§ Work request
Give the lines again exactly as they appear below, from the line with "jardín de los" to the line with "ровная и прочная плоскость.", both included, and only those lines. Leave every picture out.

_ _ _ _

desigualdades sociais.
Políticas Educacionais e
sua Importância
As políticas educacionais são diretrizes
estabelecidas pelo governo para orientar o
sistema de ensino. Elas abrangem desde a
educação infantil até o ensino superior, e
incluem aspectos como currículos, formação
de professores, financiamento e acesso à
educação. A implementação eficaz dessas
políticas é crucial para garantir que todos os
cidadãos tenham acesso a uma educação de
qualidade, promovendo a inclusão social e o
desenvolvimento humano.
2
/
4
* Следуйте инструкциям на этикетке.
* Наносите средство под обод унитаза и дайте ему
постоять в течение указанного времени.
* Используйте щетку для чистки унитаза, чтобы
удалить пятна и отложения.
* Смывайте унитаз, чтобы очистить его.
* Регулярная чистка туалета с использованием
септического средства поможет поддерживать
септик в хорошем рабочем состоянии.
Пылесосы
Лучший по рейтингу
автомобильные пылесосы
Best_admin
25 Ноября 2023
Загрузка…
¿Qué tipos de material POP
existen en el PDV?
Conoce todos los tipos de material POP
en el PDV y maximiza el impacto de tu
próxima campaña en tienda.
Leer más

_ _ _ _

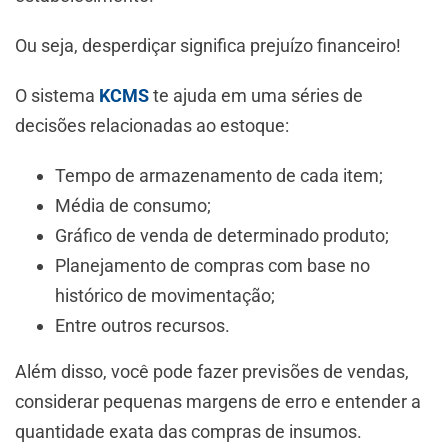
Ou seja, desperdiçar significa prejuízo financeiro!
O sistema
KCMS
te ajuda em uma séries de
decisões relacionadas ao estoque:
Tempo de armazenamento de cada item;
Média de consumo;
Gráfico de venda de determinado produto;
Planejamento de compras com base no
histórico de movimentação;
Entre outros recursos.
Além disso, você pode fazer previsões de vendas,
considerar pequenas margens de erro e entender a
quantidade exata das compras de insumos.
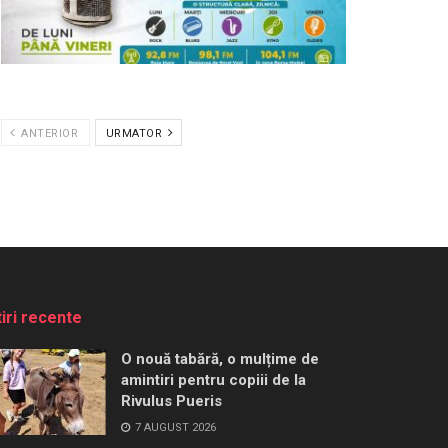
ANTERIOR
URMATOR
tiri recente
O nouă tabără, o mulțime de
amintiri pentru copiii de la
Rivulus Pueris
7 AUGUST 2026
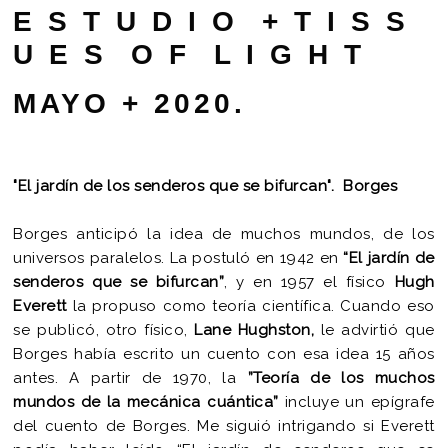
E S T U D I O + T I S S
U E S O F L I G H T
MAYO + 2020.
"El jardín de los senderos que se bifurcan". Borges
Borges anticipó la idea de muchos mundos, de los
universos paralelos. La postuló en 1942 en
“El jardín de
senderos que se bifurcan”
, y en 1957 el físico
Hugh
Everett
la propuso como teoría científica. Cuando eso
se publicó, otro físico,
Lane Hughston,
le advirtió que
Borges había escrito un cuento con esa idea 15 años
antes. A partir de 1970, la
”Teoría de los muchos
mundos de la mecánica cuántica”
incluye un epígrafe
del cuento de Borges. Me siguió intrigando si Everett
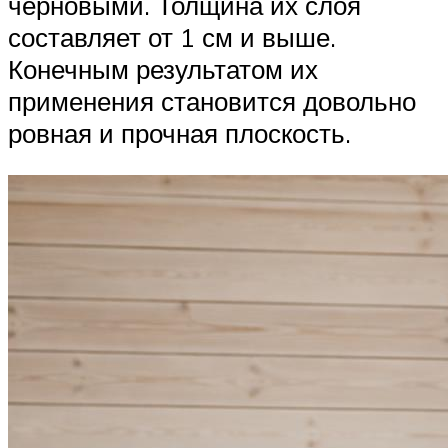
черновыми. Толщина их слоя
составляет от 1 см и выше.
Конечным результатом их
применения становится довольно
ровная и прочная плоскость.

_ _ _ _

§ Answer section
"El jardín de los senderos que se bifurcan". Borges
Borges anticipó la idea de muchos mundos, de los
universos paralelos. La postuló en 1942 en
“El jardín de
senderos que se bifurcan”
, y en 1957 el físico
Hugh
Everett
la propuso como teoría científica. Cuando eso
se publicó, otro físico,
Lane Hughston,
le advirtió que
Borges había escrito un cuento con esa idea 15 años
antes. A partir de 1970, la
”Teoría de los muchos
mundos de la mecánica cuántica”
incluye un epígrafe
del cuento de Borges. Me siguió intrigando si Everett
черновыми. Толщина их слоя
составляет от 1 см и выше.
Конечным результатом их
применения становится довольно
ровная и прочная плоскость.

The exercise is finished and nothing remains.